News about the upcoming draft decree has raised considerable concerns among foreign enterprises due to potentially higher employment costs.

Keisuke Taniguchi, a representative from the Japan Business Association in Vietnam, said the new regulation could discourage prospective businesses, considering how labor costs in Vietnam are on the rise.

“Small- and medium-sized enterprises which contribute to the development of supporting industry are sensitive to labor costs. They may hold down investment in Vietnam or reduce the number of foreign experts who transfer technical skill to Vietnamese employees,” he said, as cited by Vietnam News.

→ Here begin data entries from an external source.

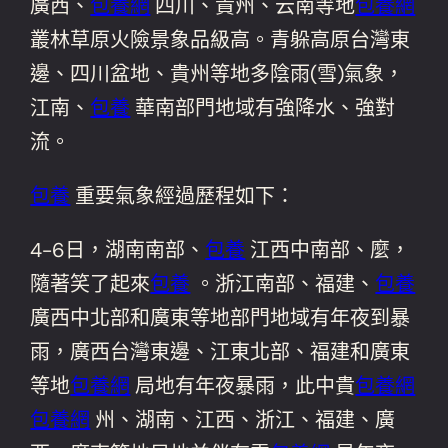
廣西、
包養網
四川、貴州、云南等地
包養網
叢林草原火險景象品級高。青躲高原台灣東
邊、四川盆地、貴州等地多陰雨(雪)氣象，
江南、
包養
華南部門地域有強降水、強對
流。
包養
重要氣象經過歷程如下：
4-6日，湖南南部、
包養
江西中南部、麼，
隨著笑了起來
包養
。浙江南部、福建、
包養
廣西中北部和廣東等地部門地域有年夜到暴
雨，廣西台灣東邊、江東北部、福建和廣東
等地
包養網
局地有年夜暴雨，此中貴
包養網
包養網
州、湖南、江西、浙江、福建、廣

Nam from the labor ministry yet said such concerns are irrelevant.

“Under the current labor law, even for the employees who are not subject to compulsory social insurance, employers are still required to pay them an amount equivalent to the social insurance premium in their monthly salary so that they can join social insurance scheme by themselves,” he said.

The law’s provision can be traced back to last year, when Vietnam's labor ministry announced a new rule that would require foreign workers to pay social insurance. The move was not received well by expat workers in Vietnam, who said it was "irrational" since some already contribute to social insurance in their home countries, effectively making them pay the same fee twice.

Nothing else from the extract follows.